Database Monitoring: The Five Numbers That Matter
Monitor too few and you miss issues; too many and they drown in noise. Five is the right number.
Why five
One metric misses cases. Twenty metrics drown signal.
Five-metric monitoring catches 90% of operational problems.
The five metrics
- 1. Connection count vs max.
- 2. Slow query rate.
- 3. Replication lag.
- 4. Lock wait time.
- 5. Disk usage growth.
Dashboard pattern
One panel per metric; trend over 24h; threshold lines visible.
Single dashboard URL; bookmarked by on-call; the database health view.
Alert thresholds
Connection count: alert at 80% of max.
Slow query rate: alert if doubled vs baseline.
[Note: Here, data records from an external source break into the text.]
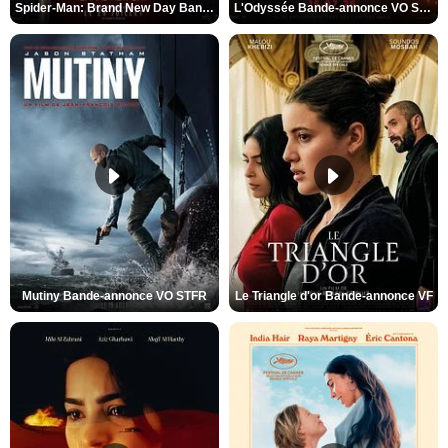
Spider-Man: Brand New Day Bande-annonce VO STFR
L'Odyssée Bande-annonce VO STFR
Mutiny Bande-annonce VO STFR
Le Triangle d'or Bande-annonce VF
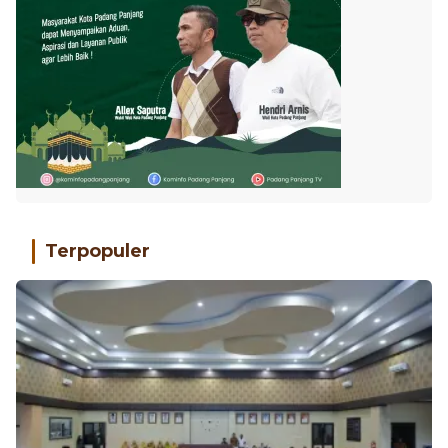
Terpopuler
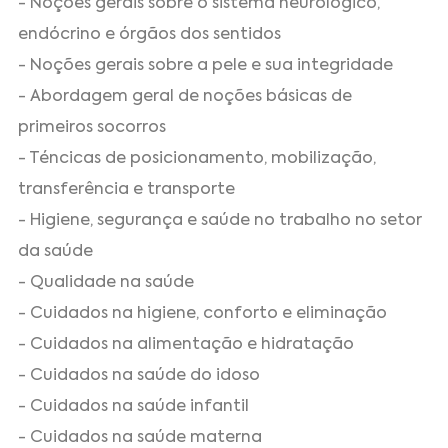
- Noções gerais sobre o sistema neurológico,
endócrino e órgãos dos sentidos
- Noções gerais sobre a pele e sua integridade
- Abordagem geral de noções básicas de
primeiros socorros
- Téncicas de posicionamento, mobilização,
transferência e transporte
- Higiene, segurança e saúde no trabalho no setor
da saúde
- Qualidade na saúde
- Cuidados na higiene, conforto e eliminação
- Cuidados na alimentação e hidratação
- Cuidados na saúde do idoso
- Cuidados na saúde infantil
- Cuidados na saúde materna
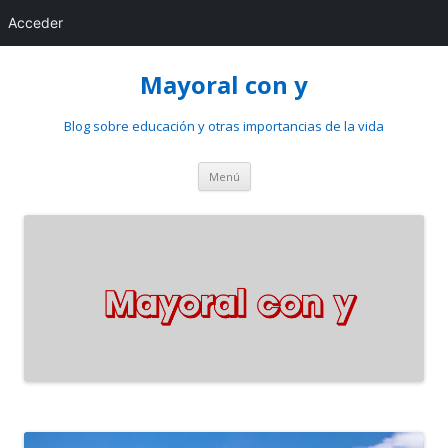
Acceder
Mayoral con y
Blog sobre educación y otras importancias de la vida
Saltar
Menú
al
contenido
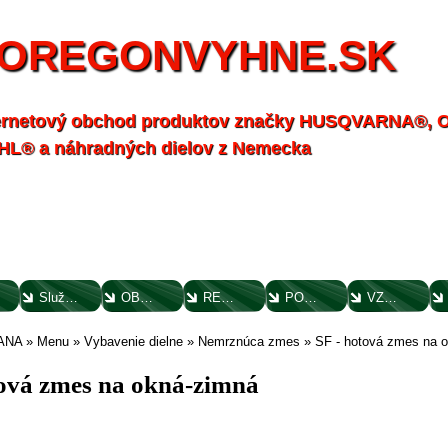
OREGONVYHNE.SK
ernetový obchod produktov značky HUSQVARNA®,
HL® a náhradných dielov z Nemecka
Služby - záhrada
OBCHODNÉ PODMIENKY
REKLAMAČNÝ PORIADOK
POTVRDENIE O VYTKNUTÍ VADY
VZOROVÝ FORMULÁR ODSTÚPENIA OD ZMLUVY
ANA
»
Menu
»
Vybavenie dielne
»
Nemrznúca zmes
»
SF - hotová zmes na 
tová zmes na okná-zimná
Replication lag: alert at 30s.
Lock wait: alert at 5s p99.
Disk growth: alert at 7-day projection > 80%.
Antipatterns
- Monitoring without baseline. Cannot detect anomaly.
- Twenty metrics. Drown signal.
- No alerts on five. Discovery via incident.
What to do this week
Three moves. (1) Apply this pattern to your most-loaded table. (2) Measure query latency / write throughput before/after. (3) Document the win and the constraint so the next refactor inherits the knowledge.